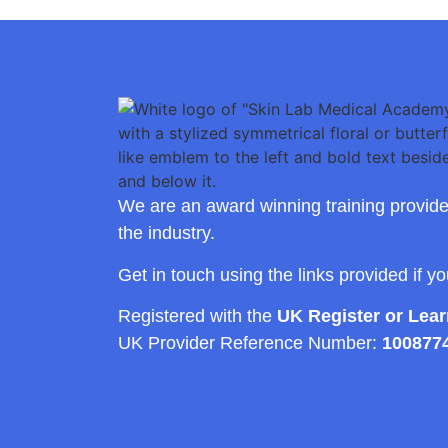
We are an award winning training provide
the industry.
Get in touch using the links provided if y
Registered with the
UK Register or Lea
UK Provider Reference Number:
100877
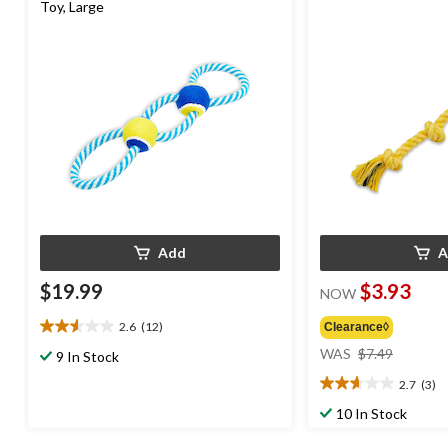
Toy, Large
Add
A
$19.99
$3.93
NOW
2.6
(12)
Clearance◊
2.6
price
out
WAS
$7.49
9 In Stock
was
of
2.7
(3)
$7.49
5
2.7
stars.
out
10 In Stock
12
of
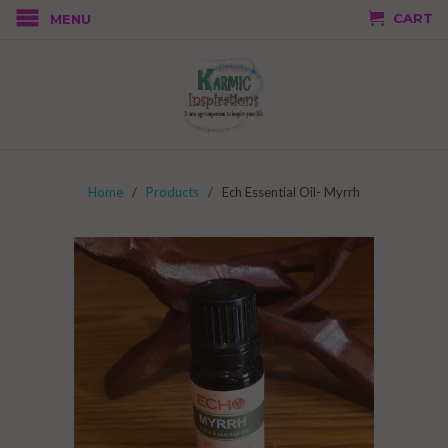
CART
MENU
Home
/
Products
/ Ech Essential Oil- Myrrh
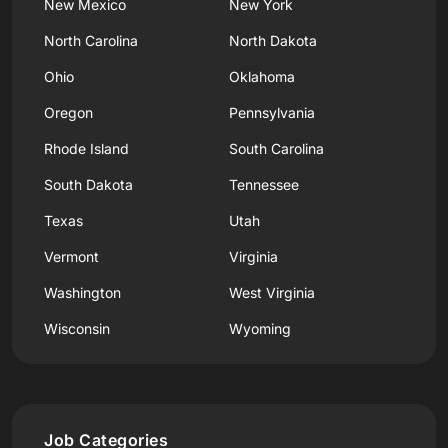
New Mexico
New York
North Carolina
North Dakota
Ohio
Oklahoma
Oregon
Pennsylvania
Rhode Island
South Carolina
South Dakota
Tennessee
Texas
Utah
Vermont
Virginia
Washington
West Virginia
Wisconsin
Wyoming
Job Categories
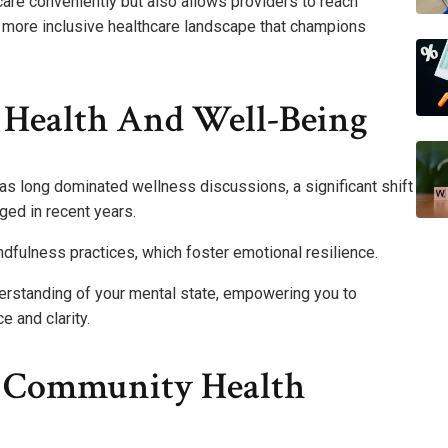
are conveniently but also allows providers to reach
a more inclusive healthcare landscape that champions
 Health And Well-Being
as long dominated wellness discussions, a significant shift
ed in recent years.
dfulness practices, which foster emotional resilience.
derstanding of your mental state, empowering you to
e and clarity.
d Community Health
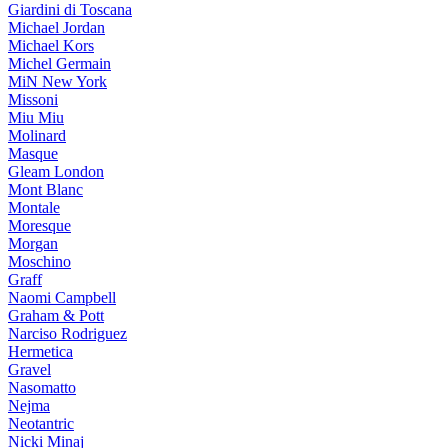
Giardini di Toscana
Michael Jordan
Michael Kors
Michel Germain
MiN New York
Missoni
Miu Miu
Molinard
Masque
Gleam London
Mont Blanc
Montale
Moresque
Morgan
Moschino
Graff
Naomi Campbell
Graham & Pott
Narciso Rodriguez
Hermetica
Gravel
Nasomatto
Nejma
Neotantric
Nicki Minaj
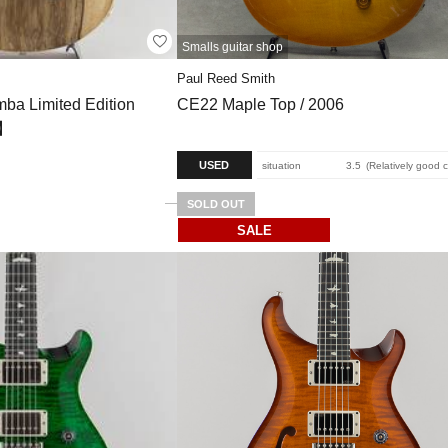
Smalls guitar shop
Paul Reed Smith
ba Limited Edition
CE22 Maple Top / 2006
6】
USED
situation
3.5
Relatively good 
SOLD OUT
SALE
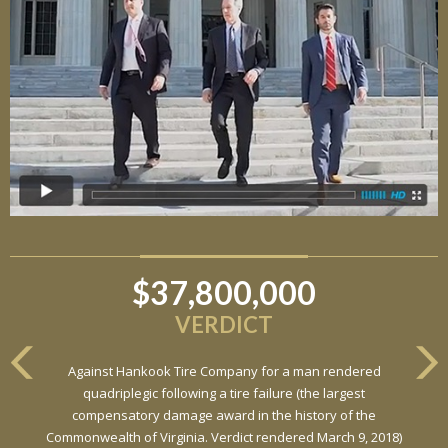
$37,800,000
VERDICT
Against Hankook Tire Company for a man rendered
quadriplegic following a tire failure (the largest
compensatory damage award in the history of the
Commonwealth of Virginia. Verdict rendered March 9, 2018)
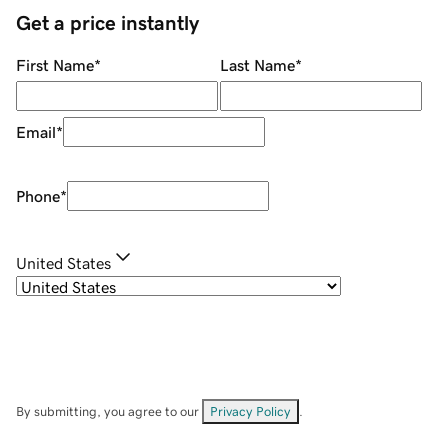
Get a price instantly
First Name
*
Last Name
*
Email
*
Phone
*
United States
By submitting, you agree to our
Privacy Policy
.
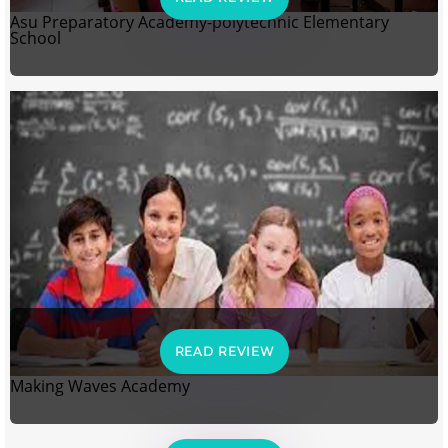
Asu Preparatory Academy-polytechnic Elementary
School
READ REVIEW
Making Waves Academy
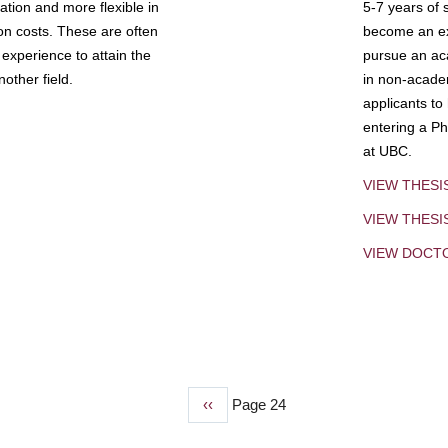
tion and more flexible in
5-7 years of 
ion costs. These are often
become an exp
experience to attain the
pursue an aca
other field.
in non-acade
applicants to
entering a Ph
at UBC.
VIEW THESI
VIEW THES
VIEW DOCT
Previous
‹‹
Page 24
page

## Description of the task:
Look for the word "Virginia" in the records above, count the lines that hold it, and give only that number.

## Exercise output:
3